Wang Yilei, Zhao Jiabao, Ones Deniz S, He Liang, Xu Xin
Shanghai Institute of AI for Education, East China Normal University, 3663 North Zhongshan Road, Shanghai, 200062, China.
School of Computer Science and Technology, East China Normal University, Shanghai, China.
Sci Rep. 2025 Jan 2;15(1):519. doi: 10.1038/s41598-024-84109-5.
For social sciences, recent advancements in Large Language Models (LLMs) have the potential to revolutionize the study of human behaviors by facilitating the creation of realistic agents characterized by a diverse range of individual differences. This research presents novel simulation studies assessing GPT-4's ability to role-play real-world individuals with diverse big five personality profiles. In simulation 1, emulated personality responses exhibited superior internal consistency, but also a more distinct and structured factor organization compared to the human counterparts they were based on. Furthermore, these emulated scores exhibited remarkably high convergent validity with the human self-reported personality scale scores. Simulation 2 replicated these findings but demonstrated that the robustness of GPT-4's role-playing appears to wane as the complexity of the roles increases. Introducing supplementary demographic information in conjunction with personality affected convergent validities for certain emulated traits. However, including additional demographic characteristics enhanced the validity of emulated personality scores for predicting external criteria. Collectively, the findings underscore a promising future of using LLMs to emulate realistic and real person-based agents with varied personality traits. The broader applied implications and avenues for future research are elaborated upon.

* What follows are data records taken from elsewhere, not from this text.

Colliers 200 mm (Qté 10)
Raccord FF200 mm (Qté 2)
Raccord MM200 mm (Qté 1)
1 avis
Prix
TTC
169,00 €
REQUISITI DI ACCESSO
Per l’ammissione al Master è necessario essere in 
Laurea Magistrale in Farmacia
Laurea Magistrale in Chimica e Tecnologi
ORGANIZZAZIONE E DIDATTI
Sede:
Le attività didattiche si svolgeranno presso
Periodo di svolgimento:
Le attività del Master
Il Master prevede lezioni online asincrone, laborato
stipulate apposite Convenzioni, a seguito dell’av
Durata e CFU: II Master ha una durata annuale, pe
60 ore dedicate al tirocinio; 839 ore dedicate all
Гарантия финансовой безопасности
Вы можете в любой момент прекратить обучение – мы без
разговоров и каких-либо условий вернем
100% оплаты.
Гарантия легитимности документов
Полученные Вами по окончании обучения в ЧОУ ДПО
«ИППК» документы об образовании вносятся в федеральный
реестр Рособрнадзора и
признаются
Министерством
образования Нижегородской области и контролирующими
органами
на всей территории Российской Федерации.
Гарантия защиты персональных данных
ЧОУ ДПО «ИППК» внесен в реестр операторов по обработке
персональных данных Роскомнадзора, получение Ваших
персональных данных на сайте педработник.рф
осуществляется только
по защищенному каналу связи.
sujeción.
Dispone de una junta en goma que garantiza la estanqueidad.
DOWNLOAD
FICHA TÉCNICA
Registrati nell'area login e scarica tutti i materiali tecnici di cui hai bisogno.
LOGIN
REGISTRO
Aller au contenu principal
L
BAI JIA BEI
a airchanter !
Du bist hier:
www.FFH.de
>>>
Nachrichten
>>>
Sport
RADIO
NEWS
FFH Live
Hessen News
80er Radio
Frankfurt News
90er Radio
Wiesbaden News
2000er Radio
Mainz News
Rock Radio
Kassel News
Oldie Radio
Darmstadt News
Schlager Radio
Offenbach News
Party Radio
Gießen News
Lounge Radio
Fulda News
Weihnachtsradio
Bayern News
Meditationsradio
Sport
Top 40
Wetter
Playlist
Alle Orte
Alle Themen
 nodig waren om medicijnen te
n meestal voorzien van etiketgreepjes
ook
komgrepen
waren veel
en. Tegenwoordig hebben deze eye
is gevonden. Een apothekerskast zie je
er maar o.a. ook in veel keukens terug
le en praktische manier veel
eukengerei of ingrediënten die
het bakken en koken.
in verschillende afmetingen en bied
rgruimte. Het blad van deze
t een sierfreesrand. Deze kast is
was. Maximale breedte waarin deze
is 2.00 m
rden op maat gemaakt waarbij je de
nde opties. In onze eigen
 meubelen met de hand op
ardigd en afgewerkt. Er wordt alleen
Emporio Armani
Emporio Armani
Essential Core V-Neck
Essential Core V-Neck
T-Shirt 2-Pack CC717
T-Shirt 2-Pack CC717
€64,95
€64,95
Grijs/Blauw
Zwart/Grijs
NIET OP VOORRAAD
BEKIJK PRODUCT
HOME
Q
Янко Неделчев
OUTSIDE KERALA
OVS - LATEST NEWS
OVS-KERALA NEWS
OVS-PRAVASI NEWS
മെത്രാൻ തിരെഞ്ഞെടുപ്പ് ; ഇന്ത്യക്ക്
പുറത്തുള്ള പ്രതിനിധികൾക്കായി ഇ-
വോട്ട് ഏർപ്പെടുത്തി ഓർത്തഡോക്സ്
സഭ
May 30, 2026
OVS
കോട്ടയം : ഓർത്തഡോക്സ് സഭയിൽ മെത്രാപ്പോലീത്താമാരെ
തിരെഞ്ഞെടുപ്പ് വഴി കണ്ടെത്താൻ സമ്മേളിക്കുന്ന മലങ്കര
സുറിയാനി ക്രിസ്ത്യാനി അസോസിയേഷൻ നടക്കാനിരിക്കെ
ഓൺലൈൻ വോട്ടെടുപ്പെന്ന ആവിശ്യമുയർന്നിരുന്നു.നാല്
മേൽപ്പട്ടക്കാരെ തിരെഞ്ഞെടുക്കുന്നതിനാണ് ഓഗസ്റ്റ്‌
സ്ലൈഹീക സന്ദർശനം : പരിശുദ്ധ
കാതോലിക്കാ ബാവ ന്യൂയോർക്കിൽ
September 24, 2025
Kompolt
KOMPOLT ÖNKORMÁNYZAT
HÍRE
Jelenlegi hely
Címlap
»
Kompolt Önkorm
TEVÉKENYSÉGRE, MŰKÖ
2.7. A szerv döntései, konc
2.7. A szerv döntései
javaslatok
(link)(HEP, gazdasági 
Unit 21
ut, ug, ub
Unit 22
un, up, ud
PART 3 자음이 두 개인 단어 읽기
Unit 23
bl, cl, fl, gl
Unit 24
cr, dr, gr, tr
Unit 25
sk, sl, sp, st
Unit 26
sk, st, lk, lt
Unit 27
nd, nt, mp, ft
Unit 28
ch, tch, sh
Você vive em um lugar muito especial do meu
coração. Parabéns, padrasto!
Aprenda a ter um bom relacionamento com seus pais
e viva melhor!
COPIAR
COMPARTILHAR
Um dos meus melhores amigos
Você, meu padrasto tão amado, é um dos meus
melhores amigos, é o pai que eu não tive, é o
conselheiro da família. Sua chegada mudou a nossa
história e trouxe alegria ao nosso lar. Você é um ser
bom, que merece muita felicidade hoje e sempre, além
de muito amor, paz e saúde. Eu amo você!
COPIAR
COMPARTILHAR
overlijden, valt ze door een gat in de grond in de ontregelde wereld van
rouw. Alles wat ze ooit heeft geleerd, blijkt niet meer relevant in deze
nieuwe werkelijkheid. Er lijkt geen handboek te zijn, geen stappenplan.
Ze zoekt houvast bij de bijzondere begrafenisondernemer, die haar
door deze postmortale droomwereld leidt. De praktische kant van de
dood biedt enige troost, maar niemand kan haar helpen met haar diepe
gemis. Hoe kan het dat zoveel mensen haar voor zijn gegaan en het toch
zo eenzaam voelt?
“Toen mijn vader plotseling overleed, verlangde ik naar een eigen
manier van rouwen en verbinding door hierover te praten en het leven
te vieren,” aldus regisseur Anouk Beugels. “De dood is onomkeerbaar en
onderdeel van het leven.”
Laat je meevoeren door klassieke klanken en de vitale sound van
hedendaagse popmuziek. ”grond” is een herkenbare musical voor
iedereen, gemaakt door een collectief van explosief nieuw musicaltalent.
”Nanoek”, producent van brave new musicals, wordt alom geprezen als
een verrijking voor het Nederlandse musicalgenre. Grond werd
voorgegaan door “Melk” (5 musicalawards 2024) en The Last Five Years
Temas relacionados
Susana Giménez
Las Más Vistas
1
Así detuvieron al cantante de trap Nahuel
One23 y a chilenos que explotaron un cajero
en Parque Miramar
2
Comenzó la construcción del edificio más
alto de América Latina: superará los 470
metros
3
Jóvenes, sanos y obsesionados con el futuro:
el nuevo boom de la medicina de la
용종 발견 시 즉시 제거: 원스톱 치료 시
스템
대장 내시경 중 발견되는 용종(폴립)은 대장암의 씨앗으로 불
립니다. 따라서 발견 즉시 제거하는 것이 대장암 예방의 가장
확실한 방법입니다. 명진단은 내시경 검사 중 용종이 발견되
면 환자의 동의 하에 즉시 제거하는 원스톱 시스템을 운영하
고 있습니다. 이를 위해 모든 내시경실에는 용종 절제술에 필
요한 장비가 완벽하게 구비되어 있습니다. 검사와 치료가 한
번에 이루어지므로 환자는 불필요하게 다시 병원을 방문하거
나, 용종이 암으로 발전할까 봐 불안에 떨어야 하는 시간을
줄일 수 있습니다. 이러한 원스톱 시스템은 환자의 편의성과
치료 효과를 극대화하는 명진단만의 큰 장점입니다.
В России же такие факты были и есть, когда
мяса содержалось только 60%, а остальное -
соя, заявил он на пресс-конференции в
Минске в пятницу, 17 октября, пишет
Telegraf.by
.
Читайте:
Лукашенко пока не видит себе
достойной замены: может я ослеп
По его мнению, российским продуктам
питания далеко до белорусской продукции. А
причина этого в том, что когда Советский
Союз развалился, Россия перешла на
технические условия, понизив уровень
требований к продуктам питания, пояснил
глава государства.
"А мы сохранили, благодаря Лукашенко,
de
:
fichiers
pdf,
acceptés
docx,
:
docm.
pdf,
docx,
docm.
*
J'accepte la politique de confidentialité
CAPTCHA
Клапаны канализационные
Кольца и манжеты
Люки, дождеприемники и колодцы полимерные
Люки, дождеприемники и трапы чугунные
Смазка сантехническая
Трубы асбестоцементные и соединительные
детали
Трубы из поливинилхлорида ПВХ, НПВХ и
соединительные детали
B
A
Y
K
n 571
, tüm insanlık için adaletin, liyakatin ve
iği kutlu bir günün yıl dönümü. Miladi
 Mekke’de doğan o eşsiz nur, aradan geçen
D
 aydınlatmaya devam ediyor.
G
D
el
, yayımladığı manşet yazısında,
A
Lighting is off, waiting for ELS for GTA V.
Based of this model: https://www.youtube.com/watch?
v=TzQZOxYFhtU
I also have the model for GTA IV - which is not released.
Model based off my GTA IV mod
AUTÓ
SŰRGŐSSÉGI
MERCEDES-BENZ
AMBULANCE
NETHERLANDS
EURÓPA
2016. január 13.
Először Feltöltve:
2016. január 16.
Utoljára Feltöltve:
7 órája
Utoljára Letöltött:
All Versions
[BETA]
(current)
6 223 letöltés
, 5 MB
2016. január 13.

对于社会科学而言,大语言模型(LLMs)的最新进展有可能通过促进创建具有各种个体差异的逼真智能体来彻底改变对人类行为的研究。本研究提出了新颖的模拟研究,评估GPT-4扮演具有不同大五人格特征的现实世界个体的能力。在模拟1中,模拟的人格反应表现出更高的内部一致性,而且与它们所基于的人类对应物相比,具有更明显和结构化的因素组织。此外,这些模拟分数与人类自我报告的人格量表分数表现出非常高的收敛效度。模拟2重复了这些发现,但表明随着角色复杂性的增加,GPT-4角色扮演的稳健性似乎会减弱。结合人格引入补充人口统计信息会影响某些模拟特征的收敛效度。然而,纳入额外的人口统计特征提高了模拟人格分数预测外部标准的效度。总体而言,这些发现凸显了使用大语言模型来模拟具有不同人格特质的逼真且基于真实人物的智能体的光明前景。文中还阐述了更广泛的应用意义和未来研究的途径。